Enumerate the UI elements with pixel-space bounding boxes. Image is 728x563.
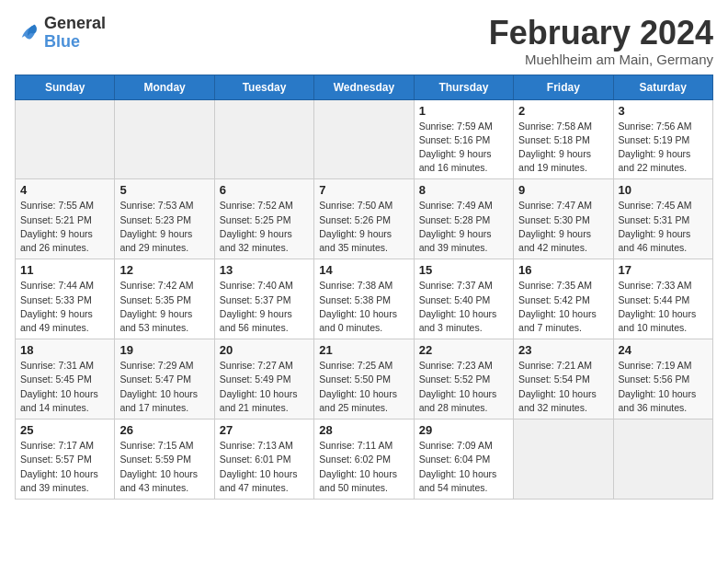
day-number: 22 — [419, 343, 508, 357]
day-info: Sunrise: 7:37 AM Sunset: 5:40 PM Dayligh… — [419, 279, 508, 335]
day-number: 9 — [518, 183, 608, 197]
day-info: Sunrise: 7:15 AM Sunset: 5:59 PM Dayligh… — [119, 439, 209, 495]
calendar-cell: 18Sunrise: 7:31 AM Sunset: 5:45 PM Dayli… — [16, 339, 115, 419]
day-number: 12 — [119, 263, 209, 277]
logo-icon — [15, 20, 40, 46]
day-number: 4 — [20, 183, 109, 197]
month-title: February 2024 — [489, 15, 713, 52]
day-info: Sunrise: 7:27 AM Sunset: 5:49 PM Dayligh… — [220, 359, 309, 415]
day-info: Sunrise: 7:35 AM Sunset: 5:42 PM Dayligh… — [518, 279, 608, 335]
calendar-cell: 6Sunrise: 7:52 AM Sunset: 5:25 PM Daylig… — [214, 179, 313, 259]
calendar-cell: 26Sunrise: 7:15 AM Sunset: 5:59 PM Dayli… — [115, 419, 214, 500]
calendar-cell: 29Sunrise: 7:09 AM Sunset: 6:04 PM Dayli… — [414, 419, 513, 500]
day-number: 6 — [220, 183, 309, 197]
calendar-cell — [613, 419, 712, 500]
day-info: Sunrise: 7:45 AM Sunset: 5:31 PM Dayligh… — [619, 199, 708, 255]
calendar-cell: 12Sunrise: 7:42 AM Sunset: 5:35 PM Dayli… — [115, 259, 214, 339]
calendar-cell: 25Sunrise: 7:17 AM Sunset: 5:57 PM Dayli… — [16, 419, 115, 500]
day-info: Sunrise: 7:58 AM Sunset: 5:18 PM Dayligh… — [518, 120, 608, 176]
day-info: Sunrise: 7:29 AM Sunset: 5:47 PM Dayligh… — [119, 359, 209, 415]
day-number: 25 — [20, 423, 109, 437]
calendar-cell: 21Sunrise: 7:25 AM Sunset: 5:50 PM Dayli… — [314, 339, 414, 419]
day-info: Sunrise: 7:25 AM Sunset: 5:50 PM Dayligh… — [319, 359, 408, 415]
day-number: 14 — [319, 263, 408, 277]
day-number: 3 — [619, 104, 708, 118]
day-info: Sunrise: 7:52 AM Sunset: 5:25 PM Dayligh… — [220, 199, 309, 255]
day-number: 26 — [119, 423, 209, 437]
calendar-cell: 9Sunrise: 7:47 AM Sunset: 5:30 PM Daylig… — [514, 179, 613, 259]
calendar-cell: 22Sunrise: 7:23 AM Sunset: 5:52 PM Dayli… — [414, 339, 513, 419]
title-block: February 2024 Muehlheim am Main, Germany — [489, 15, 713, 67]
day-number: 16 — [518, 263, 608, 277]
calendar-cell: 14Sunrise: 7:38 AM Sunset: 5:38 PM Dayli… — [314, 259, 414, 339]
calendar-cell: 16Sunrise: 7:35 AM Sunset: 5:42 PM Dayli… — [514, 259, 613, 339]
location-subtitle: Muehlheim am Main, Germany — [489, 52, 713, 67]
day-info: Sunrise: 7:53 AM Sunset: 5:23 PM Dayligh… — [119, 199, 209, 255]
weekday-header-friday: Friday — [514, 75, 613, 99]
day-number: 13 — [220, 263, 309, 277]
day-number: 15 — [419, 263, 508, 277]
day-info: Sunrise: 7:11 AM Sunset: 6:02 PM Dayligh… — [319, 439, 408, 495]
day-info: Sunrise: 7:17 AM Sunset: 5:57 PM Dayligh… — [20, 439, 109, 495]
calendar-cell: 3Sunrise: 7:56 AM Sunset: 5:19 PM Daylig… — [613, 99, 712, 179]
day-info: Sunrise: 7:56 AM Sunset: 5:19 PM Dayligh… — [619, 120, 708, 176]
calendar-cell: 5Sunrise: 7:53 AM Sunset: 5:23 PM Daylig… — [115, 179, 214, 259]
day-number: 8 — [419, 183, 508, 197]
calendar-cell: 11Sunrise: 7:44 AM Sunset: 5:33 PM Dayli… — [16, 259, 115, 339]
day-number: 23 — [518, 343, 608, 357]
day-number: 5 — [119, 183, 209, 197]
calendar-cell — [214, 99, 313, 179]
day-number: 11 — [20, 263, 109, 277]
calendar-cell: 7Sunrise: 7:50 AM Sunset: 5:26 PM Daylig… — [314, 179, 414, 259]
weekday-header-monday: Monday — [115, 75, 214, 99]
calendar-cell: 1Sunrise: 7:59 AM Sunset: 5:16 PM Daylig… — [414, 99, 513, 179]
calendar-table: SundayMondayTuesdayWednesdayThursdayFrid… — [15, 75, 713, 500]
calendar-cell: 17Sunrise: 7:33 AM Sunset: 5:44 PM Dayli… — [613, 259, 712, 339]
day-info: Sunrise: 7:21 AM Sunset: 5:54 PM Dayligh… — [518, 359, 608, 415]
day-info: Sunrise: 7:42 AM Sunset: 5:35 PM Dayligh… — [119, 279, 209, 335]
weekday-header-saturday: Saturday — [613, 75, 712, 99]
calendar-cell — [16, 99, 115, 179]
day-number: 27 — [220, 423, 309, 437]
day-info: Sunrise: 7:59 AM Sunset: 5:16 PM Dayligh… — [419, 120, 508, 176]
calendar-cell: 19Sunrise: 7:29 AM Sunset: 5:47 PM Dayli… — [115, 339, 214, 419]
day-number: 21 — [319, 343, 408, 357]
weekday-header-thursday: Thursday — [414, 75, 513, 99]
day-info: Sunrise: 7:23 AM Sunset: 5:52 PM Dayligh… — [419, 359, 508, 415]
calendar-cell: 13Sunrise: 7:40 AM Sunset: 5:37 PM Dayli… — [214, 259, 313, 339]
weekday-header-tuesday: Tuesday — [214, 75, 313, 99]
day-info: Sunrise: 7:31 AM Sunset: 5:45 PM Dayligh… — [20, 359, 109, 415]
day-number: 20 — [220, 343, 309, 357]
calendar-cell: 2Sunrise: 7:58 AM Sunset: 5:18 PM Daylig… — [514, 99, 613, 179]
calendar-cell: 28Sunrise: 7:11 AM Sunset: 6:02 PM Dayli… — [314, 419, 414, 500]
day-number: 19 — [119, 343, 209, 357]
day-number: 24 — [619, 343, 708, 357]
weekday-header-wednesday: Wednesday — [314, 75, 414, 99]
day-number: 1 — [419, 104, 508, 118]
calendar-cell: 4Sunrise: 7:55 AM Sunset: 5:21 PM Daylig… — [16, 179, 115, 259]
day-info: Sunrise: 7:40 AM Sunset: 5:37 PM Dayligh… — [220, 279, 309, 335]
day-info: Sunrise: 7:44 AM Sunset: 5:33 PM Dayligh… — [20, 279, 109, 335]
day-info: Sunrise: 7:55 AM Sunset: 5:21 PM Dayligh… — [20, 199, 109, 255]
calendar-cell: 8Sunrise: 7:49 AM Sunset: 5:28 PM Daylig… — [414, 179, 513, 259]
day-info: Sunrise: 7:38 AM Sunset: 5:38 PM Dayligh… — [319, 279, 408, 335]
page-header: General Blue February 2024 Muehlheim am … — [15, 15, 713, 67]
day-number: 10 — [619, 183, 708, 197]
calendar-cell: 20Sunrise: 7:27 AM Sunset: 5:49 PM Dayli… — [214, 339, 313, 419]
day-info: Sunrise: 7:09 AM Sunset: 6:04 PM Dayligh… — [419, 439, 508, 495]
day-number: 17 — [619, 263, 708, 277]
day-info: Sunrise: 7:19 AM Sunset: 5:56 PM Dayligh… — [619, 359, 708, 415]
logo-text-blue: Blue — [44, 33, 106, 52]
logo: General Blue — [15, 15, 106, 52]
day-number: 29 — [419, 423, 508, 437]
calendar-cell: 10Sunrise: 7:45 AM Sunset: 5:31 PM Dayli… — [613, 179, 712, 259]
calendar-cell: 15Sunrise: 7:37 AM Sunset: 5:40 PM Dayli… — [414, 259, 513, 339]
day-number: 28 — [319, 423, 408, 437]
day-number: 7 — [319, 183, 408, 197]
day-number: 18 — [20, 343, 109, 357]
calendar-cell: 23Sunrise: 7:21 AM Sunset: 5:54 PM Dayli… — [514, 339, 613, 419]
calendar-cell: 24Sunrise: 7:19 AM Sunset: 5:56 PM Dayli… — [613, 339, 712, 419]
day-info: Sunrise: 7:50 AM Sunset: 5:26 PM Dayligh… — [319, 199, 408, 255]
calendar-cell — [514, 419, 613, 500]
day-info: Sunrise: 7:13 AM Sunset: 6:01 PM Dayligh… — [220, 439, 309, 495]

....

Which lines of the listing include the string "Blue"? Pull them out.

_SOLUTION_
page-header: General Blue February 2024 Muehlheim am … — [15, 15, 713, 67]
logo-text-blue: Blue — [44, 33, 106, 52]
logo: General Blue — [15, 15, 106, 52]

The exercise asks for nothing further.